Strictly speaking, the grape is actually called Macabeo. Alternative spellings include Macabeu (its Catalan spelling) and Maccabéo, when it is grown in the Languedoc-Roussillon region of France. The name “Viura” is most commonly used in the Rioja region, where it is the most widely planted grape for making white Rioja (or Rioja blanco). In this case, the wine will be usually be labelled as a Rioja wine, with the Viura grape at best a small note on the back label. An interesting exception is Arnegui Viura Blanco from Pagos del Rey, who clearly label the wine as a Viura varietal. Outside of Rioja, the wine will generally be referred to as a “Macabeo”, such as Mas Rodo Macabeo from the Penedès region.

 

What does Viura taste like?

Viura is quite a versatile grape, and can make a range of wines including dry white wine, sweet wine and sparkling wine. Its typical flavour profile can range from fresh and floral to more weightier flavours including dried nuts and honey. How the Viura wine tastes will largely depend on where it is grown, when it is harvested (earlier harvested Viura will give the lighter, fresher flavour profile) and the style of wine being made.

 

Where does Viura grow?

The Viura grape is originally from Spain, with its spiritual homeland being the northern regions such as Rioja. It has been adopted on either side of the Pyrenees mountains, notably the southeastern French region of Languedoc-Roussillon.
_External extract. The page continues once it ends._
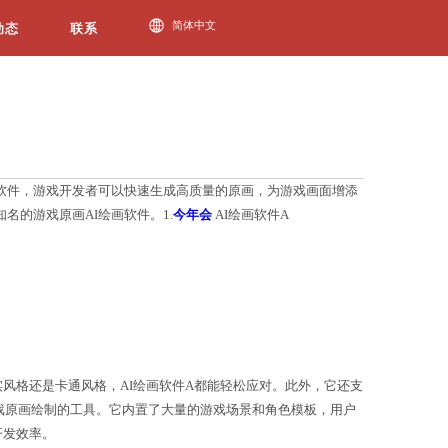
今年会动态
经成为游戏原画界的一项重要工具。通过AI绘画软件，
自己的软件呢？以下将从几个方面来评测几款知名的游戏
It can also be found in Spanish regions including Jumilla and Valencia.

 

Rioja blanco

White wines from the Rioja region can be fully or partly made from the Viura grape. Viura is a great blending grape, and can contribute to a wine capable of surprising ageing. Allende Blanco 2012 is a blend of Viura and Malvasia, aged in oak and capable of quite a lot more ageing time in the bottle. It has received very strong critics’ scores, including 91+ from Robert Parker and 94 from Guía Peñín. This wine falls on the more full-bodied scale, displaying a good mouthfeel and more complexity than a younger example.

 

Cava

Viura is very popular as a blending grape in Cava, too, though it is referred to as “Macabeo” instead. Some producers make Cava from 100% Macabeo, such as Artadi Cava Brut Vintage. Here, the Viura grape has produced a vintage Cava of real character. Its time in the bottle has added some complexity and the wine will give some mature notes of honeyed fruit, nut and yeast, while maintaining a good backbone of acidity for freshness.